=== MATERIALS PROVIDED ===

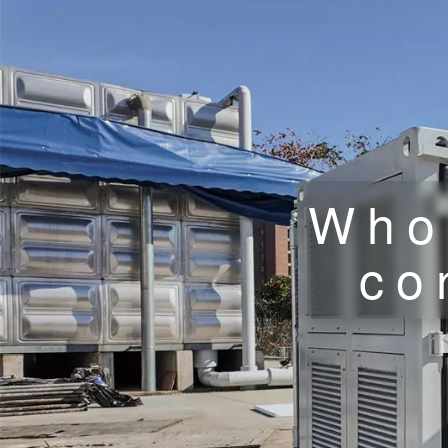
Who
co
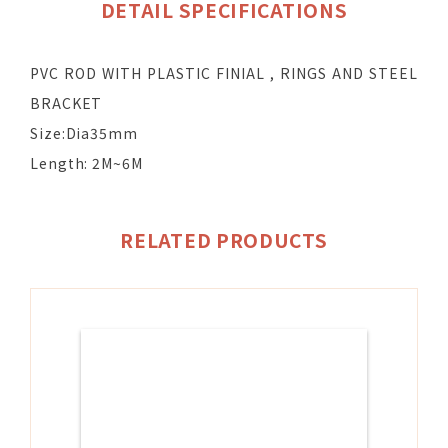
DETAIL SPECIFICATIONS
PVC ROD WITH PLASTIC FINIAL , RINGS AND STEEL
BRACKET
Size:Dia35mm
Length: 2M~6M
RELATED PRODUCTS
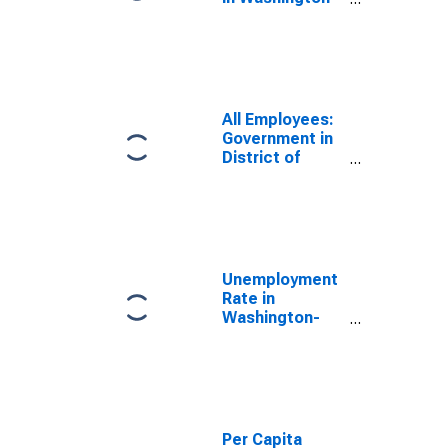
Arlington-
Alexandria, DC-
VA-MD-WV
(MSA)
All Employees:
Government in
District of
Columbia
Unemployment
Rate in
Washington-
Arlington-
Alexandria, DC-
VA-MD-WV
(MSA)
Per Capita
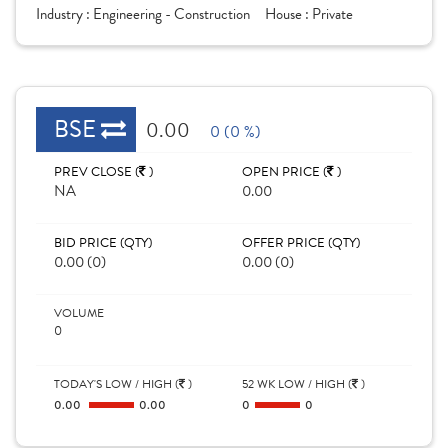
Industry :
Engineering - Construction
House :
Private
BSE
0.00
0 (0 %)
PREV CLOSE (
)
OPEN PRICE (
)
NA
0.00
BID PRICE (QTY)
OFFER PRICE (QTY)
0.00 (0)
0.00 (0)
VOLUME
0
TODAY'S LOW / HIGH (
)
52 WK LOW / HIGH (
)
0.00
0.00
0
0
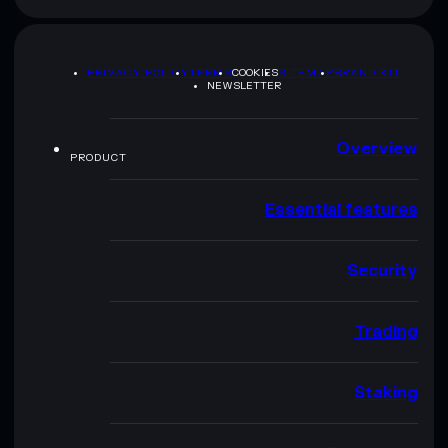
PRIVACY POLICY
TERMS
COOKIES
SITEMAP
BRAND KIT
NEWSLETTER
Overview
PRODUCT
Essential features
Security
Trading
Staking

===

TASK DESCRIPTION:
Word-for-word output of the material above is needed, with the pictures left out.

ANSWER SECTION:
Who
co
DETAIL SPECIFICATIONS
PVC ROD WITH PLASTIC FINIAL , RINGS AND STEEL
BRACKET
Size:Dia35mm
Length: 2M~6M
RELATED PRODUCTS
Arlington-
Alexandria, DC-
VA-MD-WV
(MSA)
All Employees:
Government in
District of
Columbia
Unemployment
Rate in
Washington-
Arlington-
Alexandria, DC-
VA-MD-WV
(MSA)
Per Capita
Industry :
Engineering - Construction
House :
Private
BSE
0.00
0 (0 %)
PREV CLOSE (
)
OPEN PRICE (
)
NA
0.00
BID PRICE (QTY)
OFFER PRICE (QTY)
0.00 (0)
0.00 (0)
VOLUME
0
TODAY'S LOW / HIGH (
)
52 WK LOW / HIGH (
)
0.00
0.00
0
0
PRIVACY POLICY
TERMS
COOKIES
SITEMAP
BRAND KIT
NEWSLETTER
Overview
PRODUCT
Essential features
Security
Trading
Staking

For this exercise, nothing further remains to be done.